- Opening Delimiter -
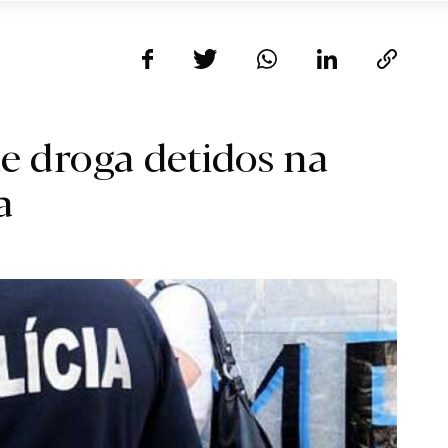
de droga detidos na
a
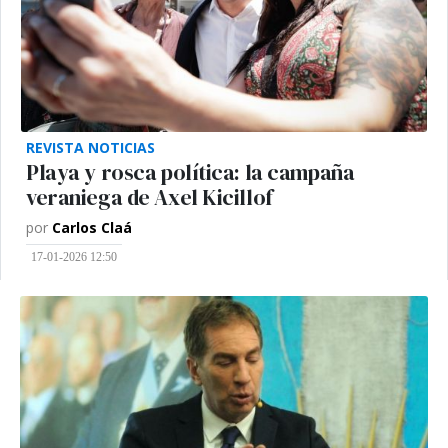
REVISTA NOTICIAS
Playa y rosca política: la campaña
veraniega de Axel Kicillof
por
Carlos Claá
17-01-2026 12:50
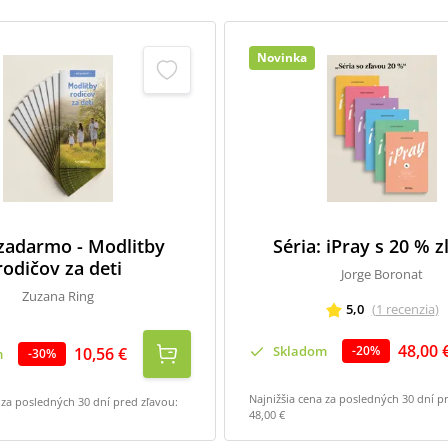
Novinka
 zadarmo - Modlitby
Séria: iPray s 20 % 
rodičov za deti
Jorge Boronat
Zuzana Ring
5,0
(
1
recenzia
)
48,00 
Skladom
-
20
%
10,56 €
m
-
30
%
Najnižšia cena za posledných 30 dní p
 za posledných 30 dní pred zľavou:
48,00 €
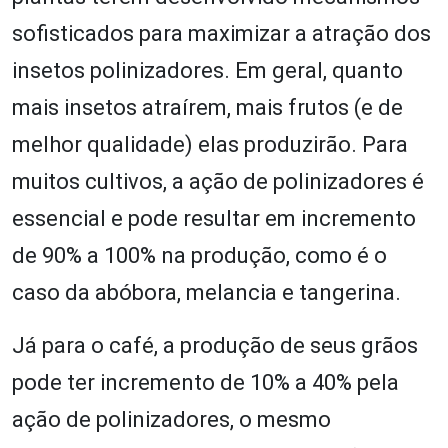
sofisticados para maximizar a atração dos
insetos polinizadores. Em geral, quanto
mais insetos atraírem, mais frutos (e de
melhor qualidade) elas produzirão. Para
muitos cultivos, a ação de polinizadores é
essencial e pode resultar em incremento
de 90% a 100% na produção, como é o
caso da abóbora, melancia e tangerina.
Já para o café, a produção de seus grãos
pode ter incremento de 10% a 40% pela
ação de polinizadores, o mesmo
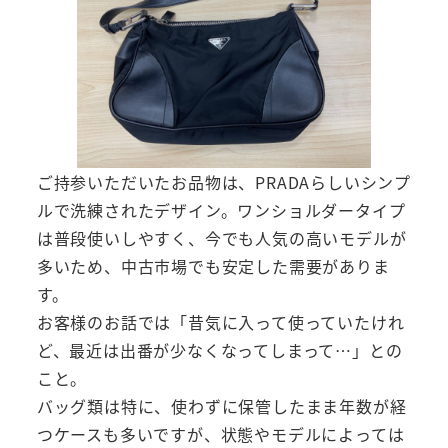
ご持参いただいたお品物は、PRADAらしいシンプ
ルで洗練されたデザイン。ワンショルダータイプ
は普段使いしやすく、今でも人気の高いモデルが
多いため、中古市場でも安定した需要がありま
す。
お客様のお話では「昔気に入って使っていたけれ
ど、最近は出番が少なくなってしまって…」との
こと。
バッグ類は特に、使わずに保管したまま年数が経
つケースも多いですが、状態やモデルによっては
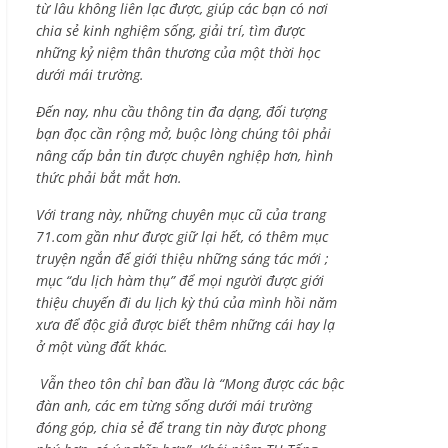
từ lâu không liên lạc được, giúp các bạn có nơi
chia sẻ kinh nghiệm sống, giải trí, tìm được
những kỷ niệm thân thương của một thời học
dưới mái trường.
Đến nay, nhu cầu thông tin đa dạng, đối tượng
bạn đọc cần rộng mở, buộc lòng chúng tôi phải
nâng cấp bản tin được chuyên nghiệp hơn, hình
thức phải bắt mắt hơn.
Với trang này, những chuyên mục cũ của trang
71.com gần như được giữ lại hết, có thêm mục
truyện ngắn để giới thiệu những sáng tác mới ;
mục “du lịch hàm thụ” để mọi người được giới
thiệu chuyến đi du lịch kỳ thú của mình hồi năm
xưa để độc giả được biết thêm những cái hay lạ
ở một vùng đất khác.
Vẫn theo tôn chỉ ban đầu là “Mong được các bậc
đàn anh, các em từng sống dưới mái trường
đóng góp, chia sẻ để trang tin này được phong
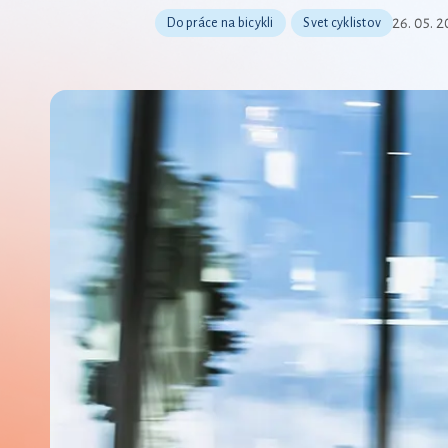
26. 05. 
Do práce na bicykli
Svet cyklistov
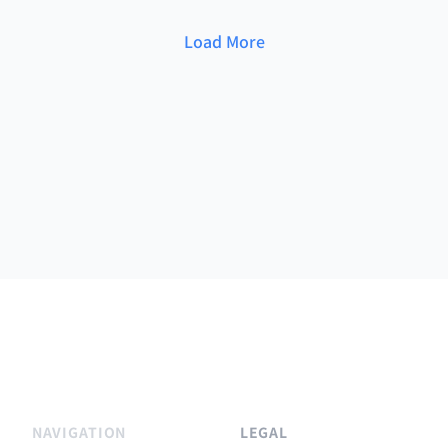
Load More
NAVIGATION
LEGAL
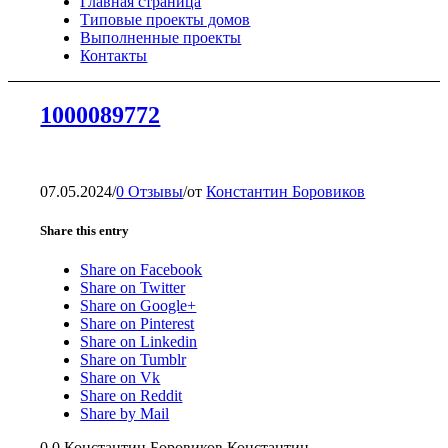
Главная страница
Типовые проекты домов
Выполненные проекты
Контакты
1000089772
07.05.2024
/
0 Отзывы
/
от
Константин Боровиков
Share this entry
Share on Facebook
Share on Twitter
Share on Google+
Share on Pinterest
Share on Linkedin
Share on Tumblr
Share on Vk
Share on Reddit
Share by Mail
0
0
Константин Боровиков
Константин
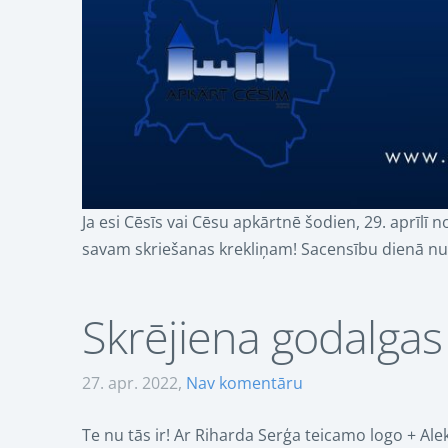
Ja esi Cēsīs vai Cēsu apkārtnē šodien, 29. aprīl
savam skriešanas krekliņam! Sacensību dienā num
Skrējiena godalgas
27. apr. 2022,
Nav komentāru
Te nu tās ir! Ar Riharda Serģa teicamo logo + A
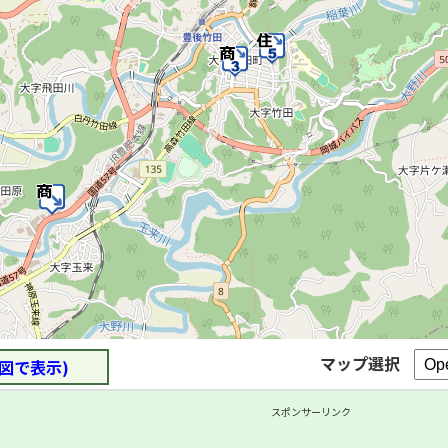
マップ選択
図で表示)
スポンサーリンク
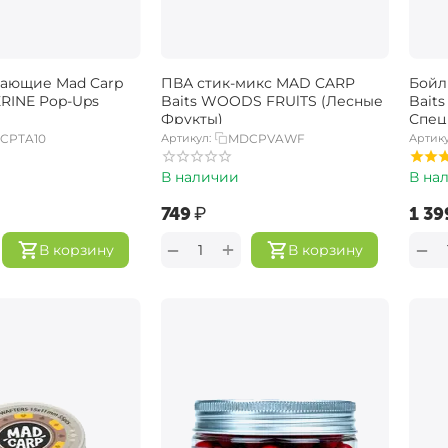
ающие Mad Carp
ПВА стик-микс MAD CARP
Бойл
ERINE Pop-Ups
Baits WOODS FRUlTS (Лесные
Baits AQUATIC HOT (Акватик 
Фрукты)
Спец
CPTA10
Артикул:
MDCPVAWF
Артику
В наличии
В на
‍749‍
₽
‍1 399
+
−
−
В корзину
В корзину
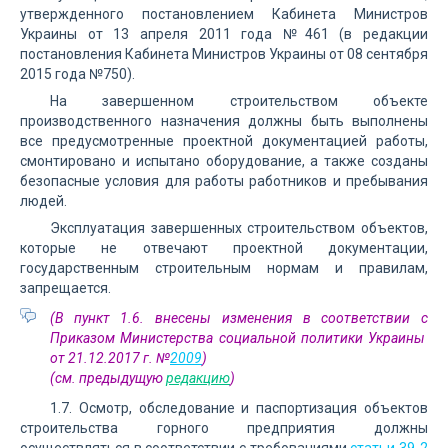
утвержденного постановлением Кабинета Министров
Украины от 13 апреля 2011 года №461 (в редакции
постановления Кабинета Министров Украины от 08 сентября
2015 года №750).
На завершенном строительством объекте
производственного назначения должны быть выполнены
все предусмотренные проектной документацией работы,
смонтировано и испытано оборудование, а также созданы
безопасные условия для работы работников и пребывания
людей.
Эксплуатация завершенных строительством объектов,
которые не отвечают проектной документации,
государственным строительным нормам и правилам,
запрещается.
(В пункт 1.6. внесены изменения в соответствии с
Приказом Министерства социальной политики Украины
от 21.12.2017 г. №
2009
)
(см. предыдущую
редакцию
)
1.7. Осмотр, обследование и паспортизация объектов
строительства горного предприятия должны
- Closing Delimiter -
## EXERCISE INSTRUCTIONS
State how many lines in the entries hold "Кабинета", please, with no other words.

## EXPECTED OUTPUT
2